EXERCISE GOAL. Each line of the data holding "recognition" should be found and copied.

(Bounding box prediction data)
*** Block opens ***
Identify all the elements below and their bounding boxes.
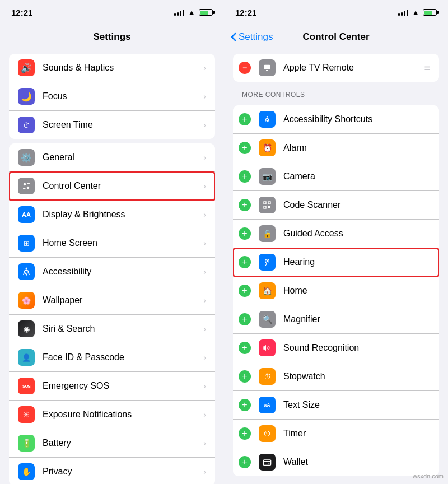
- settings-row-faceid[interactable]: 👤 Face ID & Passcode ›: [9, 343, 215, 372]
- screen-time-icon: ⏱: [18, 117, 35, 133]
- add-guided-access-button[interactable]: +: [239, 227, 251, 240]
- add-alarm-button[interactable]: +: [239, 142, 251, 154]
- settings-row-control-center[interactable]: Control Center ›: [9, 172, 215, 201]
- text-size-icon: aA: [259, 397, 276, 413]
- general-label: General: [43, 152, 201, 162]
- exposure-label: Exposure Notifications: [43, 409, 201, 420]
- exposure-icon: ✳: [18, 406, 35, 423]
- settings-row-home[interactable]: + 🏠 Home: [233, 277, 439, 305]
- chevron-focus: ›: [203, 92, 206, 101]
- settings-row-focus[interactable]: 🌙 Focus ›: [9, 82, 215, 111]
- settings-row-siri[interactable]: ◉ Siri & Search ›: [9, 315, 215, 343]
- accessibility-icon: [18, 263, 35, 280]
- chevron-home-screen: ›: [203, 239, 206, 248]
- privacy-icon: ✋: [18, 463, 35, 480]
- settings-row-apple-tv[interactable]: − Apple TV Remote ≡: [233, 54, 439, 82]
- home-label: Home: [283, 286, 430, 296]
- settings-row-magnifier[interactable]: + 🔍 Magnifier: [233, 305, 439, 334]
- back-button[interactable]: Settings: [231, 31, 273, 43]
- camera-label: Camera: [283, 171, 430, 182]
- camera-icon: 📷: [259, 168, 276, 185]
- nav-bar-right: Settings Control Center: [224, 25, 448, 49]
- remove-apple-tv-button[interactable]: −: [239, 62, 251, 74]
- left-panel-title: Settings: [93, 31, 130, 43]
- nav-bar-left: Settings: [0, 25, 224, 49]
- included-controls-section: − Apple TV Remote ≡: [233, 54, 439, 82]
- add-camera-button[interactable]: +: [239, 170, 251, 183]
- svg-point-7: [267, 116, 268, 118]
- display-label: Display & Brightness: [43, 210, 201, 220]
- settings-row-wallet[interactable]: + Wallet: [233, 448, 439, 476]
- home-icon: 🏠: [259, 282, 276, 299]
- svg-rect-8: [264, 202, 266, 204]
- settings-row-sounds[interactable]: 🔊 Sounds & Haptics ›: [9, 54, 215, 82]
- settings-row-wallpaper[interactable]: 🌸 Wallpaper ›: [9, 286, 215, 315]
- status-bar-left: 12:21 ▲: [0, 0, 224, 25]
- settings-row-stopwatch[interactable]: + ⏱ Stopwatch: [233, 362, 439, 391]
- alarm-label: Alarm: [283, 143, 430, 153]
- add-magnifier-button[interactable]: +: [239, 313, 251, 325]
- settings-row-battery[interactable]: 🔋 Battery ›: [9, 429, 215, 458]
- settings-row-accessibility-shortcuts[interactable]: + Accessibility Shortcuts: [233, 105, 439, 134]
- watermark: wsxdn.com: [413, 473, 444, 480]
- right-panel-title: Control Center: [303, 31, 370, 43]
- settings-row-emergency[interactable]: SOS Emergency SOS ›: [9, 372, 215, 401]
- settings-row-privacy[interactable]: ✋ Privacy ›: [9, 458, 215, 484]
- time-right: 12:21: [235, 8, 256, 17]
- add-hearing-button[interactable]: +: [239, 256, 251, 268]
- settings-row-alarm[interactable]: + ⏰ Alarm: [233, 134, 439, 162]
- add-text-size-button[interactable]: +: [239, 399, 251, 411]
- back-chevron-icon: [231, 32, 236, 41]
- code-scanner-label: Code Scanner: [283, 200, 430, 210]
- settings-section-mid: ⚙️ General › Control Center › AA Display…: [9, 143, 215, 484]
- time-left: 12:21: [11, 8, 32, 17]
- add-code-scanner-button[interactable]: +: [239, 199, 251, 211]
- chevron-privacy: ›: [203, 467, 206, 476]
- add-timer-button[interactable]: +: [239, 427, 251, 440]
- home-screen-label: Home Screen: [43, 238, 201, 248]
- timer-icon: ⏲: [259, 425, 276, 442]
- settings-row-exposure[interactable]: ✳ Exposure Notifications ›: [9, 401, 215, 429]
- emergency-label: Emergency SOS: [43, 381, 201, 391]
- settings-row-timer[interactable]: + ⏲ Timer: [233, 420, 439, 448]
- wifi-right-icon: ▲: [412, 8, 419, 17]
- battery-right-icon: [423, 9, 437, 16]
- svg-point-1: [27, 187, 30, 189]
- control-center-list: − Apple TV Remote ≡ MORE CONTROLS + Acce…: [224, 49, 448, 484]
- status-bar-right: 12:21 ▲: [224, 0, 448, 25]
- svg-rect-2: [27, 183, 30, 184]
- settings-list: 🔊 Sounds & Haptics › 🌙 Focus › ⏱ Screen …: [0, 49, 224, 484]
- settings-row-general[interactable]: ⚙️ General ›: [9, 143, 215, 172]
- home-screen-icon: ⊞: [18, 235, 35, 252]
- magnifier-icon: 🔍: [259, 311, 276, 328]
- settings-row-code-scanner[interactable]: + Code Scanner: [233, 191, 439, 220]
- chevron-faceid: ›: [203, 353, 206, 362]
- settings-row-accessibility[interactable]: Accessibility ›: [9, 258, 215, 286]
- wallet-icon: [259, 454, 276, 471]
- chevron-accessibility: ›: [203, 267, 206, 276]
- settings-row-sound-recognition[interactable]: + Sound Recognition: [233, 334, 439, 362]
- add-stopwatch-button[interactable]: +: [239, 370, 251, 383]
- add-wallet-button[interactable]: +: [239, 456, 251, 468]
- settings-row-home-screen[interactable]: ⊞ Home Screen ›: [9, 229, 215, 258]
- siri-icon: ◉: [18, 320, 35, 337]
- stopwatch-label: Stopwatch: [283, 371, 430, 381]
- svg-point-17: [268, 463, 269, 464]
- settings-row-camera[interactable]: + 📷 Camera: [233, 162, 439, 191]
- settings-row-screen-time[interactable]: ⏱ Screen Time ›: [9, 111, 215, 139]
- settings-row-display[interactable]: AA Display & Brightness ›: [9, 201, 215, 229]
- settings-row-guided-access[interactable]: + 🔒 Guided Access: [233, 220, 439, 248]
- add-sound-recognition-button[interactable]: +: [239, 342, 251, 354]
- control-center-icon: [18, 178, 35, 194]
- add-accessibility-shortcuts-button[interactable]: +: [239, 113, 251, 125]
- svg-rect-13: [268, 207, 269, 208]
- chevron-emergency: ›: [203, 381, 206, 390]
- add-home-button[interactable]: +: [239, 285, 251, 297]
- guided-access-label: Guided Access: [283, 229, 430, 239]
- svg-point-4: [26, 268, 27, 269]
- focus-icon: 🌙: [18, 88, 35, 105]
- settings-row-text-size[interactable]: + aA Text Size: [233, 391, 439, 420]
- apple-tv-icon: [259, 59, 276, 76]
- code-scanner-icon: [259, 197, 276, 213]
- settings-row-hearing[interactable]: + Hearing: [233, 248, 439, 277]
*** Block closes ***
RESPONSE AREA.
- settings-row-sound-recognition[interactable]: + Sound Recognition: [233, 334, 439, 362]
- add-sound-recognition-button[interactable]: +: [239, 342, 251, 354]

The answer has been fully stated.